1943年,日寇侵占緬甸,鐵蹄跨進了和緬甸一江之隔的西雙版納邊陲重鎮打洛。象兵在打洛江畔和日寇打了一仗。戰斗異常激烈,槍炮聲、廝殺聲和象吼聲驚天動地;鬼子在打洛江里扔下了七十多具尸體,我方八十多頭戰象全部中彈倒地,血把江水都染紅了。戰斗結束后,召片領在打洛江邊挖了一個長寬各二十多米的大坑,把陣亡的戰象隆重埋葬了,還在坑上立了一塊碑:百象冢。曼廣弄寨的民工在搬運戰象的尸體時,意外地發現有一頭公象還在喘息,它的脖頸被刀砍傷,一顆機槍子彈從前腿穿過去,渾身上下都是血,但它還活著。他們用八匹馬拉的大車,把它運回寨子。這是唯一幸存的戰象,名叫嘎羧。好心腸的村民們治好了它的傷,把它養了起來。
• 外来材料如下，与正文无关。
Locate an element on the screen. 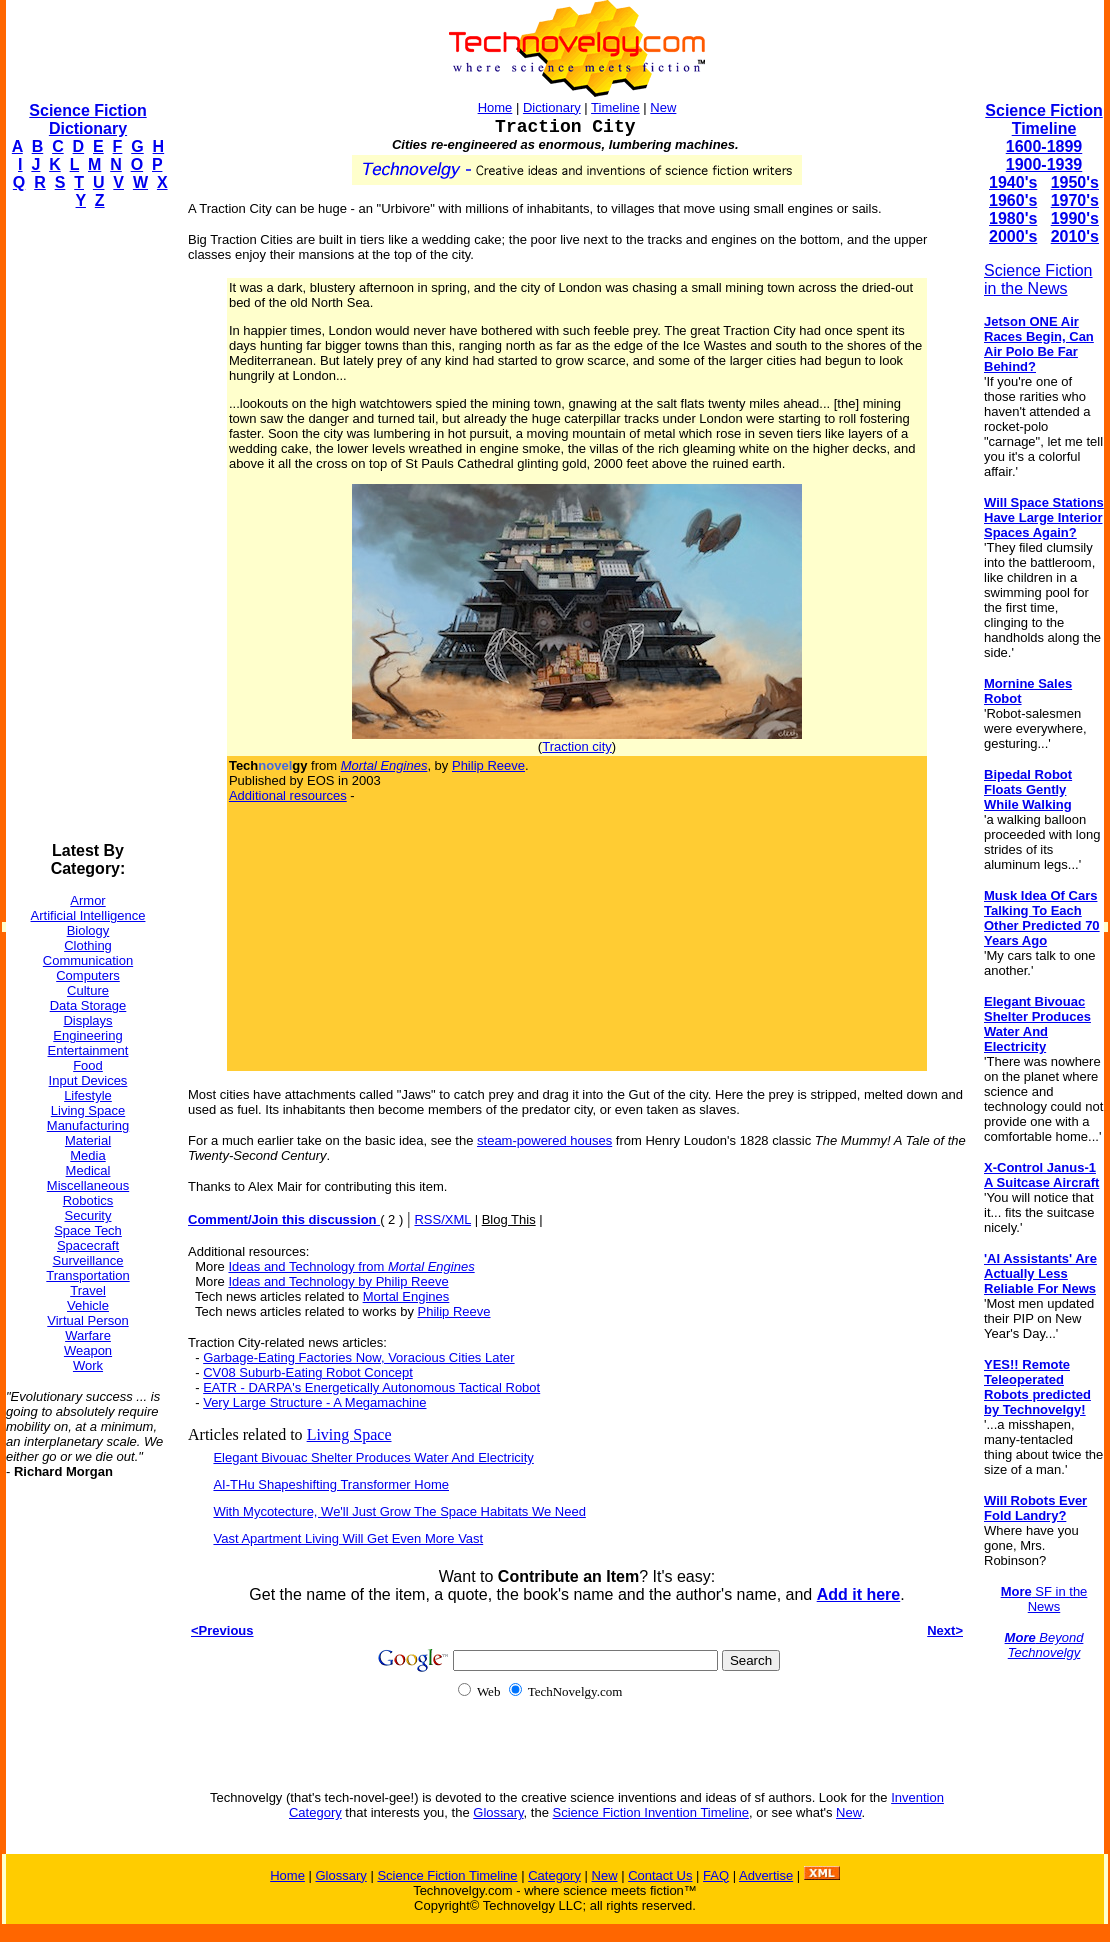  Ideas and Technology from is located at coordinates (351, 1266). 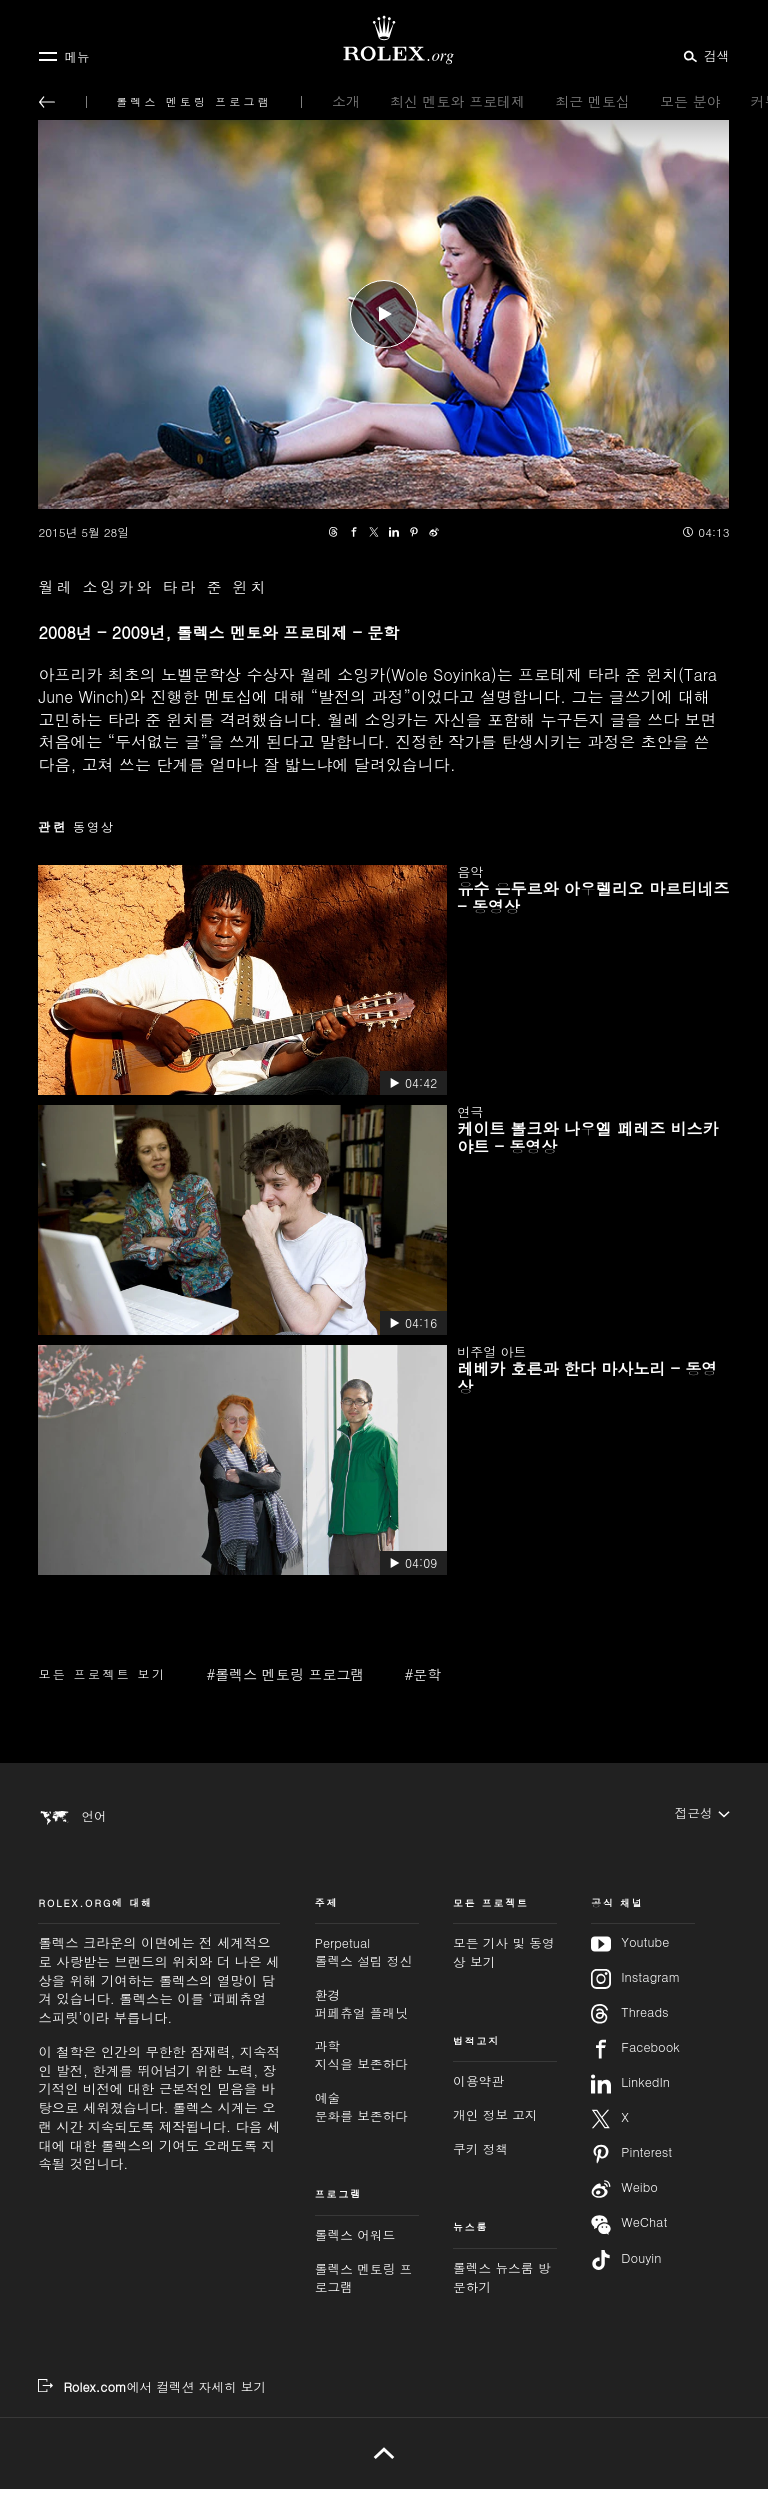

我1969年3月到曼廣弄寨插隊落戶時,嘎羧還健在。它已經50多歲了,脖子歪得厲害,嘴永遠閉不攏,整天滴滴嗒嗒地淌著唾液;一條前腿也沒能完全治好,短了一截,走起路來躓躓顛顛;本來就很稀疏的象毛幾乎都掉光了,皮膚皺得就像脫水的絲瓜;歲月風塵,兩根象牙積了厚厚一層難看的黃漬。它是戰象,它是功臣。村民們對它十分尊敬和照顧,從不叫它搬運東西。它整天優哉游哉地在寨子里閑逛,到東家要串香蕉,到西家喝筒泉水。
我和負責飼養嘎羧的老頭波農丁混得很熟,因此和嘎羧也成了朋友。我插隊的第3年,嘎羧愈發衰老了,食量越來越小,整天臥在樹蔭下打瞌睡,皮膚松弛,身體萎縮,就像一只脫水檸檬。波農丁年輕時給土司當了多年象奴,對象的生活習性摸得很透,他對我說: “太陽要落山了,火塘要熄滅了,嗄羧要走黃泉路啦。”幾天后,嘎羧拒絕進食,躺在地上,要揪住它的鼻子搖晃好一陣,它才會艱難地睜開眼睛,朝你看一眼。我覺得它差不多已處在半昏迷的狀態中了。